A Quarter of A Century Later…

On New Year’s Eve, Tom told me he was meeting a woman for a coffee date – no problem here, I don’t give a shit either way but it would be nice for him to finally move on with his life. He said afterwards, that she was lovely, very chatty and funny and they both wanted to see each other again. He then met her again for coffee yesterday and again today. I’m absolutely fine with all of it, I have no reason not to be, in part it’s a huge relief. If I have any concerns, they would be about Annie and if he’ll lessen his time with her to spend it with this woman if they start seeing each other.

However, dropping Annie off at Tom’s today and listening to him describe her, suddenly made me feel shit, not because of anything related to him, but to how it all relates to me. She works in air traffic control, she has two teenage boys that live with her half the time and their Dad half the time, she runs, is very into fitness, doesn’t drink, doesn’t smoke (doesn’t sound Tom’s type at all!) and although she looks her age (45) she, in Tom’s words, “is put together well and looks classy.” He then described her as ‘a little thing‘ meaning she’s slim and cute, and I suddenly started to feel shit and worthless.

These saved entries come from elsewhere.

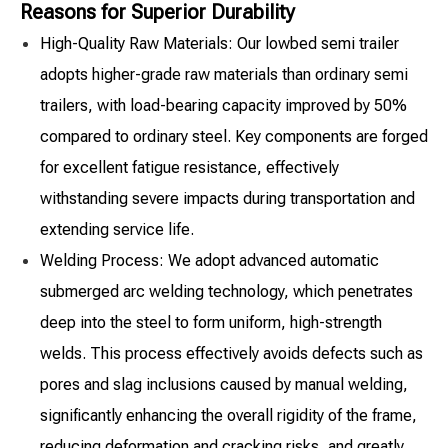
Reasons for Superior Durability
High-Quality Raw Materials: Our lowbed semi trailer
adopts higher-grade raw materials than ordinary semi
trailers, with load-bearing capacity improved by 50%
compared to ordinary steel. Key components are forged
for excellent fatigue resistance, effectively
withstanding severe impacts during transportation and
extending service life.
Welding Process: We adopt advanced automatic
submerged arc welding technology, which penetrates
deep into the steel to form uniform, high-strength
welds. This process effectively avoids defects such as
pores and slag inclusions caused by manual welding,
significantly enhancing the overall rigidity of the frame,
reducing deformation and cracking risks, and greatly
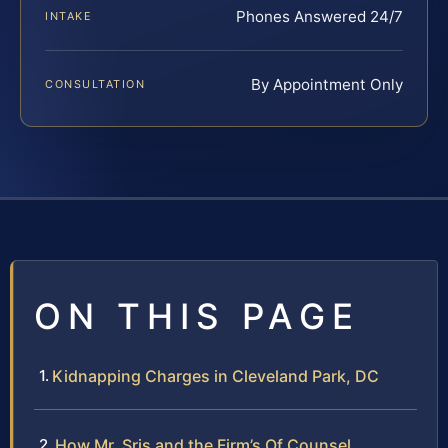
Phones Answered 24/7
INTAKE
By Appointment Only
CONSULTATION
ON THIS PAGE
Kidnapping Charges in Cleveland Park, DC
How Mr. Sris and the Firm’s Of Counsel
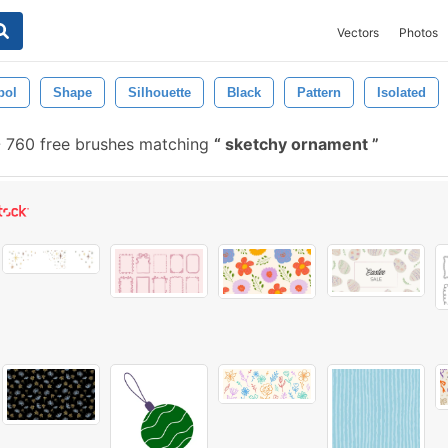
Vectors
Photos
bol
Shape
Silhouette
Black
Pattern
Isolated
-
760 free brushes matching
sketchy ornament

I drove home thinking that she, and women like her, are just the type of women that men want. Women that have good jobs, earn decent money, keep fit, look good, have plenty of time to themselves, and are fun. I’m none of those things. It made me realise that there’s little wonder Gary would rather spend time with his mates drinking at the pub than staying home doing fuck all other than watching DVDs with a stressed, overweight, boring, skint, mess of a mum who only works part-time doing a ‘nothing’ kind of job. I don’t have anything to offer him that he can’t get from any other woman. I don’t have a career, I have very little, I have no time to myself, I’m overweight and I’m dull and boring. No wonder he isn’t interested in anything with me other than sex.

The worst part of all this is that I don’t know how to change it. I mean, I know how to stop eating crap food, but whether I will sustain it long term is a different matter. I know I should exercise but I have no motivation. What I really don’t know though is how to make any money. My work purely gives us enough to survive and a career doing what I really want to do, is still some years away because I’m so focused on the kids rather than my own goals. The harsh reality is that my life is exactly the same as it was a quarter of a century ago; no husband, no money, no prospects, no passion and no hope and I just don’t know how to change that.